(Page images and extracted text)
****************************************

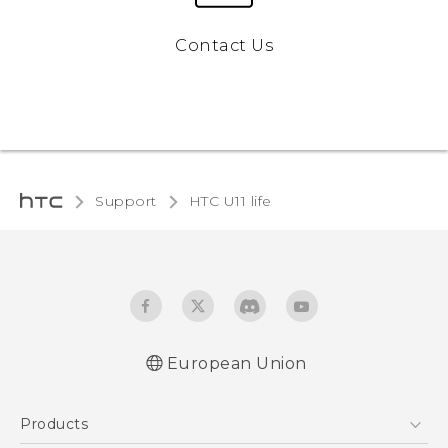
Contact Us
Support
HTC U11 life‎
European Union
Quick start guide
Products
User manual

****************************************

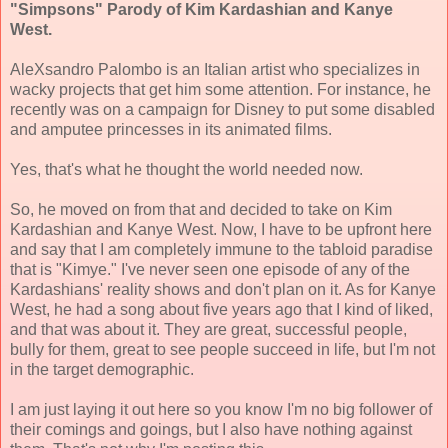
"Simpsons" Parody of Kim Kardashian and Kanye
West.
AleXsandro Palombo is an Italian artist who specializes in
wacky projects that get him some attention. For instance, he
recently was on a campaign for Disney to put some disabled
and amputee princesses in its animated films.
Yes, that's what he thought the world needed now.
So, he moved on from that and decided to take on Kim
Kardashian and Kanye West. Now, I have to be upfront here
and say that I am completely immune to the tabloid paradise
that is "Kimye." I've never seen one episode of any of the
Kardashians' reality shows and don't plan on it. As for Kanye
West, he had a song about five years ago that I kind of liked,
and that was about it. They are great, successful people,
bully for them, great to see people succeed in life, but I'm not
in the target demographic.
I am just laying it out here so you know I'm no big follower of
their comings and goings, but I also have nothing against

****************************************

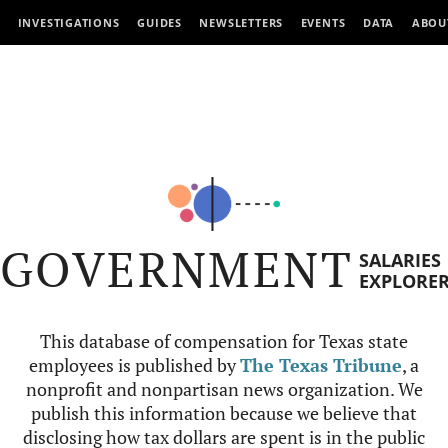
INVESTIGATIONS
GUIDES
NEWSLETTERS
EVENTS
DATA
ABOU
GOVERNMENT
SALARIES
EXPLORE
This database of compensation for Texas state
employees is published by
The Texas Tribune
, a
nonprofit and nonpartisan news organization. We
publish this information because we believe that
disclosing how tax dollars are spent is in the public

****************************************

EXERCISE BRIEF >>
Copy out only the lines of the records above from the one with "wacky projects that" through the one with "in the target demographic.", exactly as they stand, both included.

EXPECTED OUTPUT >>
wacky projects that get him some attention. For instance, he
recently was on a campaign for Disney to put some disabled
and amputee princesses in its animated films.
Yes, that's what he thought the world needed now.
So, he moved on from that and decided to take on Kim
Kardashian and Kanye West. Now, I have to be upfront here
and say that I am completely immune to the tabloid paradise
that is "Kimye." I've never seen one episode of any of the
Kardashians' reality shows and don't plan on it. As for Kanye
West, he had a song about five years ago that I kind of liked,
and that was about it. They are great, successful people,
bully for them, great to see people succeed in life, but I'm not
in the target demographic.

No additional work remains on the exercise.